Значит, это его мама… По всей видимости наши мамы знакомы. Возможно, это мамина подруга. Она больше тридцати лет назад уехала отсюда, выйдя замуж за моего отца. Но старые знакомые, которые иногда встречались ей, пока мы гостили у родственников, всегда вызывали бурю эмоций и слез. Никогда не понимала, что маму держит там. Здесь у нее все. Все родственники. Да она душой до сих пор здесь находится. Всегда рассказывает мне о своих местах, вспоминая свое детство и молодость.
Отец бросил нас, когда я должна была пойти в школу. Бросил, оставив нам ту самую однокомнатную квартиру, которую ему выдали от завода. С того времени мы и живем в ней. А папа… А папа ушел к другой женщине, которая в девяностых годах начала свой опасный бизнес. Внешне он был обычным — магазин одежды. Но вот, когда их застрелили в нулевых, стало известно на всю страну о настоящем подпольном производстве запрещенных препаратов. Также выяснилось, что у меня должна была родиться сестренка. Или братик.
— Ой, Люб, как же я виновата… — не унимается женщина.
— Зин, какой же ты грех на себя взяла, — растягивает мать, сочувствуя ей, отчего начинаю задумываться о смысле их слов.
Мама знает, что женщина по имени Зина в чем-то виновата. Но как она может знать, в чем, если мы вчера только приехали? Внезапно меня осеняет:
— А кто ваша мама? — спрашиваю у мужчины, который не отходит от нас с Тимуриком далеко.

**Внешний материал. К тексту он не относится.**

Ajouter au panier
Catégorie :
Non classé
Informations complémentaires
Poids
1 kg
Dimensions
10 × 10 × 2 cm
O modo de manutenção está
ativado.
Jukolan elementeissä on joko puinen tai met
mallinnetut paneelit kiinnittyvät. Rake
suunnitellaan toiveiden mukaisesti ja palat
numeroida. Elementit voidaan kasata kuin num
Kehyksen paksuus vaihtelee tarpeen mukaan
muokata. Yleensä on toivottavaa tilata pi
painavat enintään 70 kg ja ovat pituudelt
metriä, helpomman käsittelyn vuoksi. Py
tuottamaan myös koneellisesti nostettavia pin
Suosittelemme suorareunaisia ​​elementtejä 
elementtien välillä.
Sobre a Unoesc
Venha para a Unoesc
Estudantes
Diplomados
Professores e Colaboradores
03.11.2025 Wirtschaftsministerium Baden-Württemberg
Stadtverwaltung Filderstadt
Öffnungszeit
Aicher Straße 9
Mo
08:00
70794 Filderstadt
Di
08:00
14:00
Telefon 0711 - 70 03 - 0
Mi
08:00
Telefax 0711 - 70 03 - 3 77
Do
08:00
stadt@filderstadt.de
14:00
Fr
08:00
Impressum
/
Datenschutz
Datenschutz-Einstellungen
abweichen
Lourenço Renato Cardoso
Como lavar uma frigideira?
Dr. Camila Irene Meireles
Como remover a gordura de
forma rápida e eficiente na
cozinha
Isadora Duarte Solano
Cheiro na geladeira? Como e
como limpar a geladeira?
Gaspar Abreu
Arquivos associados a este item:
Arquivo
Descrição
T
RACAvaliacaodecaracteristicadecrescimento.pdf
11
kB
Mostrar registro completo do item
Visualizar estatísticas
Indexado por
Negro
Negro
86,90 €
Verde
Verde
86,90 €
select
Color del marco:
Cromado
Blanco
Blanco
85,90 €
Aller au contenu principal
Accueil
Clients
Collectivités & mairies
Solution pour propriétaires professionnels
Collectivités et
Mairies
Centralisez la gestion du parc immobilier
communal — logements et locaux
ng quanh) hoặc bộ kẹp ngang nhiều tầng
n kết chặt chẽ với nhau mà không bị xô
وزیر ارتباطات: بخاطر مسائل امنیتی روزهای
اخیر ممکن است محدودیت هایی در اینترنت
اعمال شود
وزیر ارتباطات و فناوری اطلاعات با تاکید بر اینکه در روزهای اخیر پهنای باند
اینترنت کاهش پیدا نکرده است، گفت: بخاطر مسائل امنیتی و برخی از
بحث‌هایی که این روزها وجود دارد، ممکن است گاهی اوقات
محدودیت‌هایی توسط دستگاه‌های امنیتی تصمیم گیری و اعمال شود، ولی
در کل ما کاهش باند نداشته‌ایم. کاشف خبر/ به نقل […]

Мужчина держит паузу. Ему будто не хочется рассказывать всю правду. Это не опасение за нас. Это ему не хочется вспоминать плохое. Но потом, закусив губу, все же произносит:
— Вы правильно подумали…
После его слов во мне проснулся очередной зверь.
— Убирайтесь отсюда, — шиплю на мужчину, вставая вместе с Тимуриком с кровати и наступая на него. Только сын на моих руках останавливает меня от нанесения новых ударов.

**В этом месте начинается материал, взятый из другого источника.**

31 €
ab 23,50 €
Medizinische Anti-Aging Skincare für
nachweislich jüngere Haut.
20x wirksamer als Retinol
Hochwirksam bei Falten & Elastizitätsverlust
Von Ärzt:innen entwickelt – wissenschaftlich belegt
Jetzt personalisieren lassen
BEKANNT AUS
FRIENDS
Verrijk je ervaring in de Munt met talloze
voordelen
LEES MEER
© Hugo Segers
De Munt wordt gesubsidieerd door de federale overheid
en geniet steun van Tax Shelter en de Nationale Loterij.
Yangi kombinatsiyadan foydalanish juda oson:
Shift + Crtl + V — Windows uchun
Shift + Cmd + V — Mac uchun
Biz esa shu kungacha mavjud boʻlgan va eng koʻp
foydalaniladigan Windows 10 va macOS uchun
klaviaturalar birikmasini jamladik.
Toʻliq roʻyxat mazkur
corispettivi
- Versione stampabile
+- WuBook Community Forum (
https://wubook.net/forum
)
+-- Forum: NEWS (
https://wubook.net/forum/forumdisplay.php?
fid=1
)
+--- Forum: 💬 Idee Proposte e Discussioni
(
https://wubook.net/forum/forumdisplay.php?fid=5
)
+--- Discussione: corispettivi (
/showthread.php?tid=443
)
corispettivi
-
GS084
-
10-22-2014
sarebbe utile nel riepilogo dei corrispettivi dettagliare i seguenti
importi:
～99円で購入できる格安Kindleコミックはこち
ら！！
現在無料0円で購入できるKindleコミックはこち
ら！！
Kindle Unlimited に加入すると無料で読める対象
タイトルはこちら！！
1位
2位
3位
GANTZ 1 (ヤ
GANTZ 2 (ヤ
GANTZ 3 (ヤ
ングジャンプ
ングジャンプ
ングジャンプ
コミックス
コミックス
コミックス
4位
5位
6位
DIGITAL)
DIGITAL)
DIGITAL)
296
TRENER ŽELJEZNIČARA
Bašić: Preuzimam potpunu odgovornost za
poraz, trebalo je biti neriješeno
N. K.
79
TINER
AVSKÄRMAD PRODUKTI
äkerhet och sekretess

— Успокойтесь, — пытается вразумить меня мужчина, которого, кажется, зовут Андрей. — У вас ребенок на руках.
Несмотря на появившуюся решительность в голосе, он начинает отступать назад. Оба понимаем, что второй раз с кулаками на него я не кинусь. Но настрой у меня решительный, злость еще не прошла после его падения на моего ребенка. Поэтому Андрей не желает спорить со мной. А просто слушается и пятиться назад.
От моего выпада даже мама со своей одноклассницей Зиной прекращают обниматься. Мама с опаской озирается на меня, но постепенно отходит к стене и встает вкопанной. Виновница в смерти моего племянника только внимательно смотрит мне в глаза.
— Идите отсюда! Чтобы больше нам на глаза не попадались! — начинаю кричать, разбудив при этом Тимурика.
— Тише, — выставляет руки вперед женщина, пытаясь или меня, или Тимурика успокоить. — Мы уйдем. Только ты не нервничай. Ребенка еще больше напугаешь.
— Вам ли что-то говорить о детях… — цежу сквозь зубы, показывая всю ненависть, которая зародилась во мне сразу после того, как я узнала о трагедии.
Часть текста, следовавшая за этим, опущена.